Tentunya kondisi ini membuat masyarakat menjadi panik dan khawatir, terlebih dengan libur lebaran yang akan tiba sesaat lagi. Tentunya mobilitas masyarakat yang semakin tinggi berisiko membuat kasus Covid-19 semakin besar.
Merangkum dari laman resmi Kementerian Kesehatan (Kemenkes) @kemenkes_ri, Jumat (7/5/2021), Juru Bicara Vaksinasi Covid-19 Kemenkes, dr.

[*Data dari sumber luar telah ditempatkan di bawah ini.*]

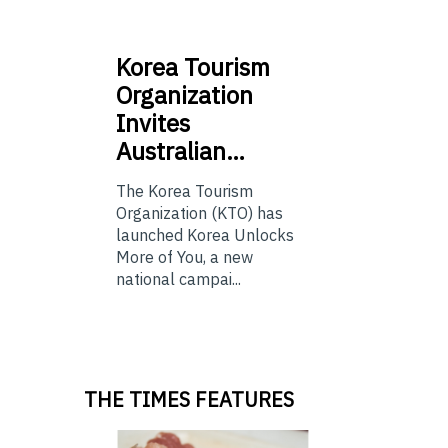
Korea
Tourism
Organization
Invites
Australian…
The Korea Tourism
Organization (KTO) has
launched Korea Unlocks
More of You, a new
national campai...
THE TIMES FEATURES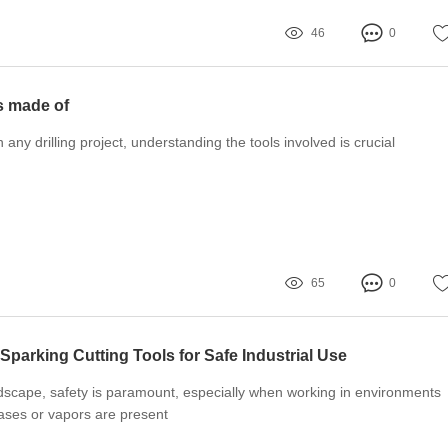
46
0
ts made of
ny drilling project, understanding the tools involved is crucial
65
0
Sparking Cutting Tools for Safe Industrial Use
andscape, safety is paramount, especially when working in environments
ses or vapors are present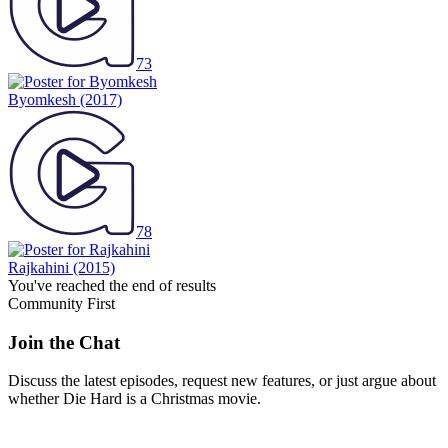
73
Byomkesh
(2017)
78
Rajkahini
(2015)
You've reached the end of results
Community First
Join the Chat
Discuss the latest episodes, request new features, or just argue about
whether
Die Hard
is a Christmas movie.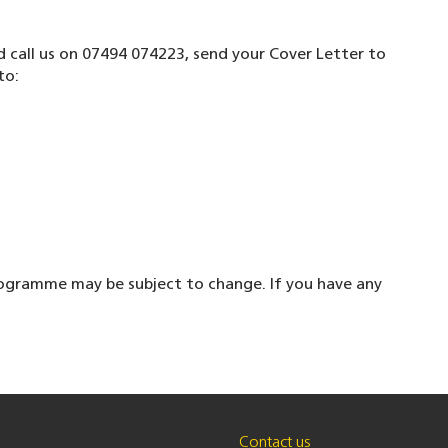
nd call us on 07494 074223, send your Cover Letter to
to:
ogramme may be subject to change. If you have any
Contact us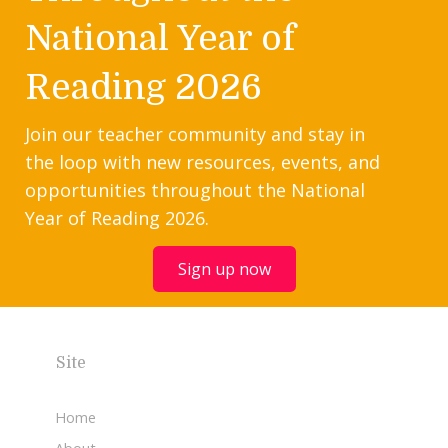
National Year of
Reading 2026
Join our teacher community and stay in
the loop with new resources, events, and
opportunities throughout the National
Year of Reading 2026.
Sign up now
Site
Home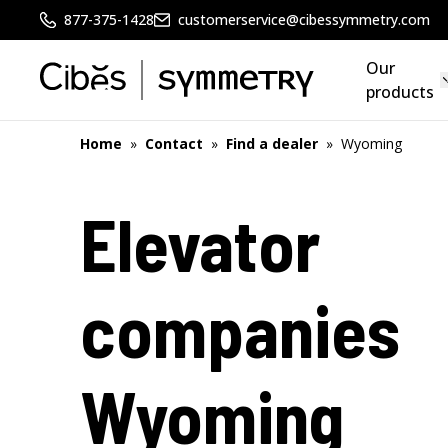
877-375-1428
customerservice@cibessymmetry.com
Our
products
Home
»
Contact
»
Find a dealer
»
Wyoming
Elevator
companies
Wyoming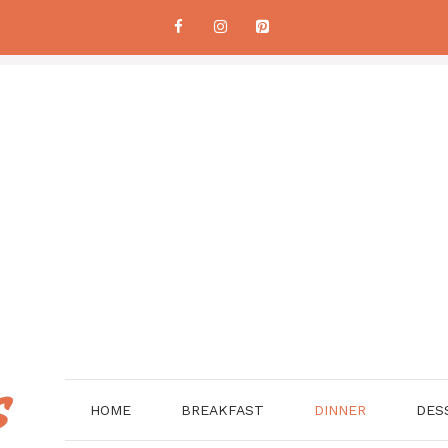
HOME
BREAKFAST
DINNER
DES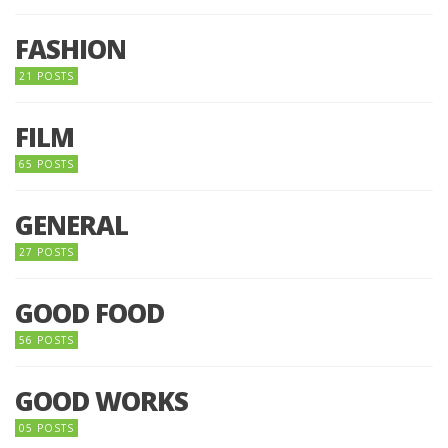
FASHION
21 POSTS
FILM
65 POSTS
GENERAL
27 POSTS
GOOD FOOD
56 POSTS
GOOD WORKS
05 POSTS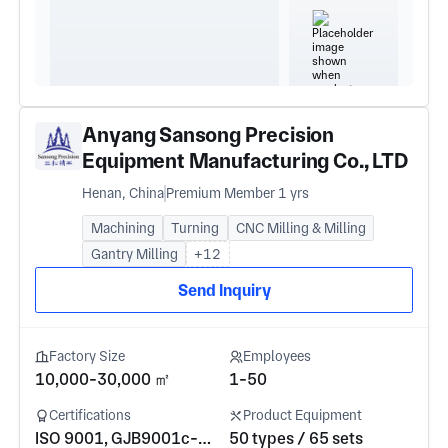
Anyang Sansong Precision
Equipment Manufacturing Co., LTD
Henan, China
Premium Member 1 yrs
Machining
Turning
CNC Milling & Milling
Gantry Milling
+12
Send Inquiry
Factory Size
Employees
10,000-30,000 ㎡
1-50
Certifications
Product Equipment
ISO 9001, GJB9001c-2017
50 types / 65 sets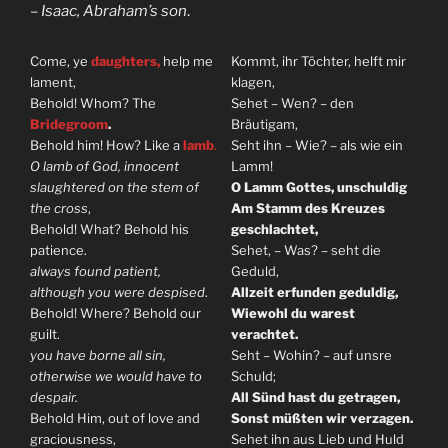
–
Isaac, Abraham’s son
.
Come, ye
daughters,
help me
Kommt, ihr Töchter, helft mir
lament,
klagen,
Behold! Whom? The
Sehet – Wen? – den
Bridegroom
.
Bräutigam,
Behold him! How? Like a
lamb
.
Seht ihn – Wie? – als wie ein
O lamb of God, innocent
Lamm!
slaughtered on the stem of
O Lamm Gottes, unschuldig
the cross
,
Am Stamm des Kreuzes
Behold! What? Behold his
geschlachtet,
patience.
Sehet, – Was? – seht die
always found patient,
Geduld,
although you were despised
.
Allzeit erfunden geduldig,
Behold! Where? Behold our
Wiewohl du warest
guilt.
verachtet.
you have borne all sin,
Seht – Wohin? – auf unsre
otherwise we would have to
Schuld;
despair.
All Sünd hast du getragen,
Behold Him, out of love and
Sonst müßten wir verzagen.
graciousness,
Sehet ihn aus Lieb und Huld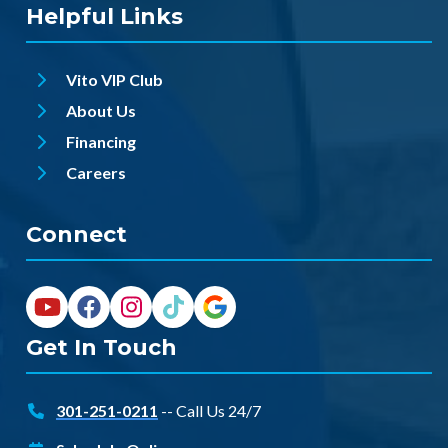
Helpful Links
Vito VIP Club
About Us
Financing
Careers
Connect
Get In Touch
301-251-0211
-- Call Us 24/7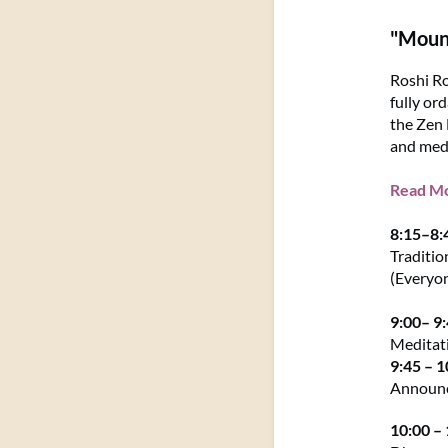
"Mount
Roshi Ro
fully or
the Zen 
and medi
Read Mor
8:15–8
Traditio
(Everyo
9:00– 9
Meditat
9:45 – 
Announ
10:00 –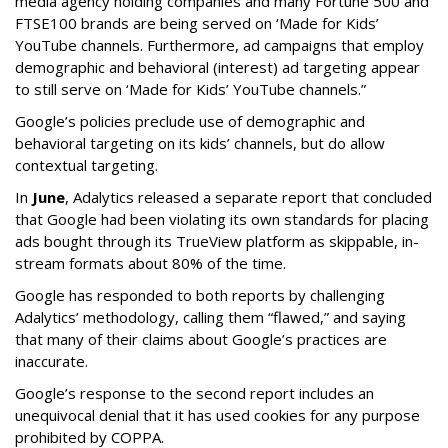
media agency holding companies and many Fortune 500 and
FTSE100 brands are being served on ‘Made for Kids’
YouTube channels. Furthermore, ad campaigns that employ
demographic and behavioral (interest) ad targeting appear
to still serve on ‘Made for Kids’ YouTube channels.”
Google’s policies preclude use of demographic and
behavioral targeting on its kids’ channels, but do allow
contextual targeting.
In
June
, Adalytics released a separate report that concluded
that Google had been violating its own standards for placing
ads bought through its TrueView platform as skippable, in-
stream formats about 80% of the time.
Google has responded to both reports by challenging
Adalytics’ methodology, calling them “flawed,” and saying
that many of their claims about Google’s practices are
inaccurate.
Google’s response to the second report includes an
unequivocal denial that it has used cookies for any purpose
prohibited by COPPA.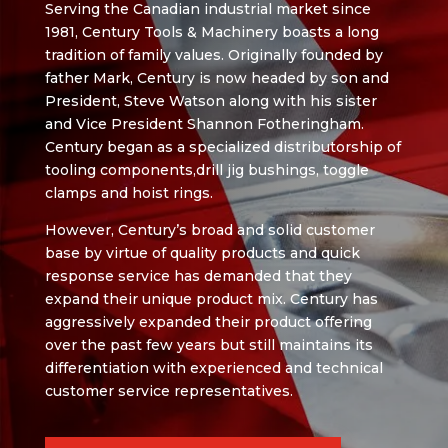
Serving the Canadian industrial market since
1981, Century Tools & Machinery boasts a long
tradition of family values. Originally founded by
father Mark, Century is now headed by son and
President, Steve Watson along with his sister
and Vice President Shannon Fotheringham.
Century began as a specialized distributorship of
tooling components,drill jig bushings, toggle
clamps and hoist rings.
However, Century’s broad and solid customer
base by virtue of quality products and quick
response service has demanded that they
expand their unique product mix. Century has
aggressively expanded their product offering
over the past few years but still maintains its
differentiation with experienced and technical
customer service representatives.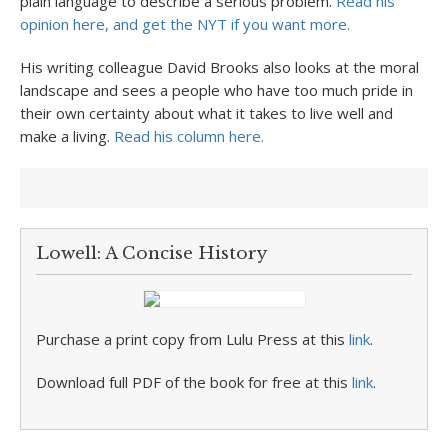
plain language to describe a serious problem.
Read his
opinion here, and get the NYT if you want more.
His writing colleague David Brooks also looks at the moral
landscape and sees a people who have too much pride in
their own certainty about what it takes to live well and
make a living.
Read his column here.
Lowell: A Concise History
Purchase a print copy from Lulu Press at this
link
.
Download full PDF of the book for free at this
link
.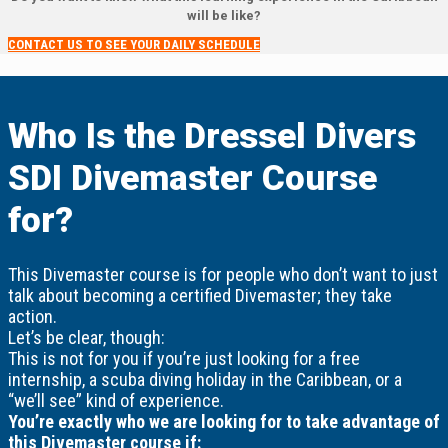
will be like?
CONTACT US TO SEE YOUR DAILY SCHEDULE
Who Is the Dressel Divers
SDI Divemaster Course
for?
This Divemaster course is for people who don’t want to just
talk about becoming a certified Divemaster; they take
action.
Let’s be clear, though:
This is not for you if you’re just looking for a free
internship, a scuba diving holiday in the Caribbean, or a
“we’ll see” kind of experience.
You’re exactly who we are looking for to take advantage of
this Divemaster course if: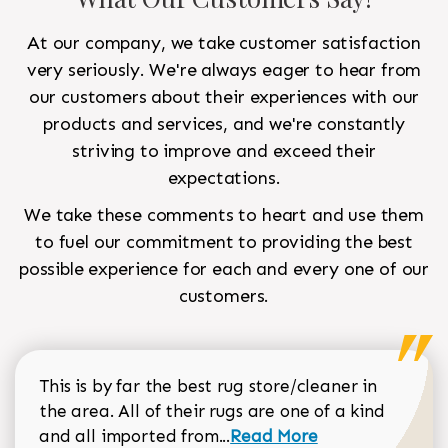
At our company, we take customer satisfaction
very seriously. We're always eager to hear from
our customers about their experiences with our
products and services, and we're constantly
striving to improve and exceed their
expectations.
We take these comments to heart and use them
to fuel our commitment to providing the best
possible experience for each and every one of our
customers.
This is by far the best rug store/cleaner in
the area. All of their rugs are one of a kind
Read more about Sean Gar
and all imported from...
Read More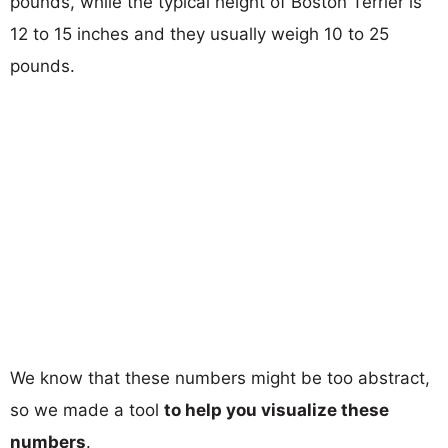
pounds, while the typical height of Boston Terrier is
12 to 15 inches and they usually weigh 10 to 25
pounds.
We know that these numbers might be too abstract,
so we made a tool
to help you visualize these
numbers
.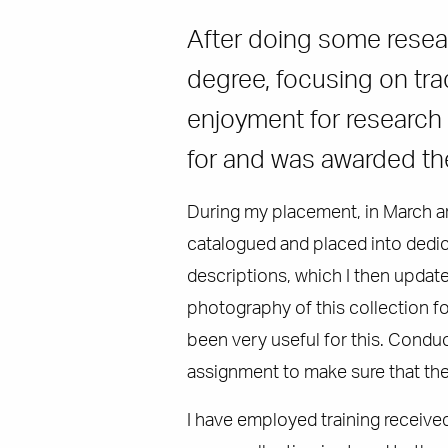
After doing some resear
degree, focusing on tra
enjoyment for research a
for and was awarded t
During my placement, in March an
catalogued and placed into dedic
descriptions, which I then update
photography of this collection f
been very useful for this. Conduc
assignment to make sure that the 
I have employed training receive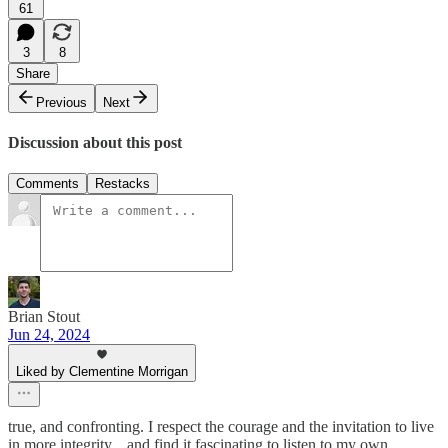
61
3
8
Share
Previous
Next
Discussion about this post
Comments
Restacks
Brian Stout
Jun 24, 2024
Liked by Clementine Morrigan
true, and confronting. I respect the courage and the invitation to live
in more integrity... and find it fascinating to listen to my own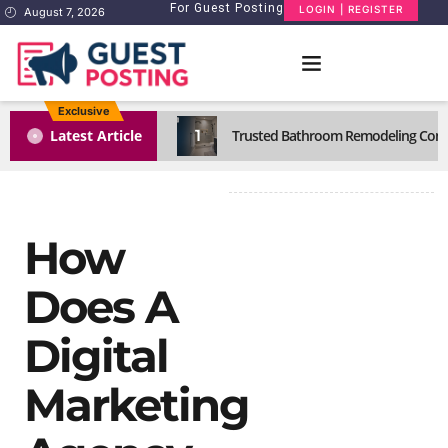
For Guest Posting
LOGIN | REGISTER
August 7, 2026
Exclusive
1
Latest Article
Trusted Bathroom Remodeling Comp
How
Does A
Digital
Marketing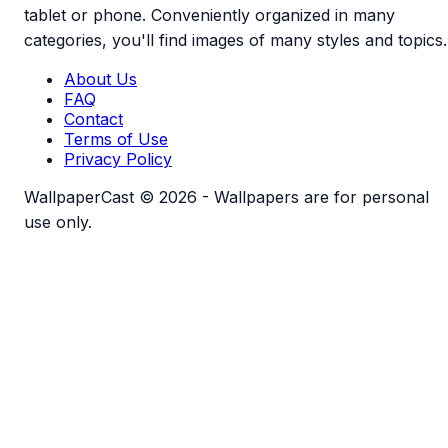
tablet or phone. Conveniently organized in many
categories, you'll find images of many styles and topics.
About Us
FAQ
Contact
Terms of Use
Privacy Policy
WallpaperCast © 2026 - Wallpapers are for personal
use only.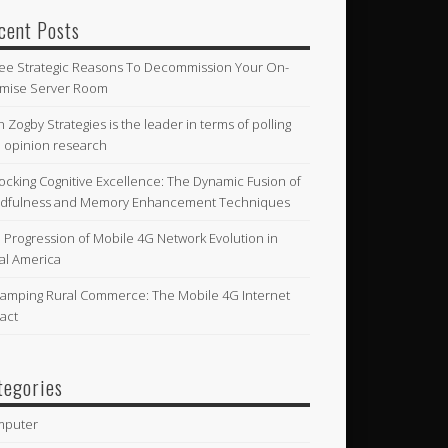
cent Posts
ee Strategic Reasons To Decommission Your On-
mise Server Room
n Zogby Strategies is the leader in terms of polling
 opinion research
ocking Cognitive Excellence: The Dynamic Fusion of
dfulness and Memory Enhancement Techniques
 Progression of Mobile 4G Network Evolution in
al America
amping Rural Commerce: The Mobile 4G Internet
act
tegories
mputer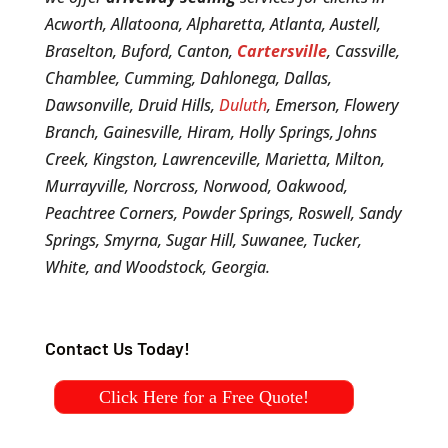
Acworth, Allatoona, Alpharetta, Atlanta, Austell,
Braselton, Buford, Canton,
Cartersville
, Cassville,
Chamblee, Cumming, Dahlonega, Dallas,
Dawsonville, Druid Hills,
Duluth
, Emerson, Flowery
Branch, Gainesville, Hiram, Holly Springs, Johns
Creek, Kingston, Lawrenceville, Marietta, Milton,
Murrayville, Norcross, Norwood, Oakwood,
Peachtree Corners, Powder Springs, Roswell, Sandy
Springs, Smyrna, Sugar Hill, Suwanee, Tucker,
White, and Woodstock, Georgia.
Contact Us Today!
Click Here for a Free Quote!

Siti Nadia Tarmizi M.Epid, membeberkan dua faktor yang menyebabkan lonjakan kasus Covid-19 di beberapa negara dunia.
“Dua faktor utama penyebab lonjakan kasus di Eropa dan India adalah adanya mobilitas tinggi dan varian baru virus Covid-19, mobilitas tinggi dapat meningkatkan laju penularan dan peluang varian baru bertransmisi secara lokal. Jika tidak waspada, hal ini nantinya akan sulit untuk kita kendalikan,” tutur dr. Siti.
Berkaca dari kasus di Eropa dan India, dr. Siti mengimbau agar masyarakat selalu berhati-hati dan disiplin dalam menerapkan protokol kesehatan yang berlaku yakni 3M. Mencuci tangan, mengenakan masker, dan menjaga jarak.
“Kami imbau masyarakat untuk mengurangi mobilitas dengan tetap di rumah dan mematuhi anjuran pemerintah untuk tidak melakukan tradisi mudik lebaran tahun ini. Tetap disiplin melaksanakan protokol kesehatan meskipun telah divaksinasi,” tuntasnya.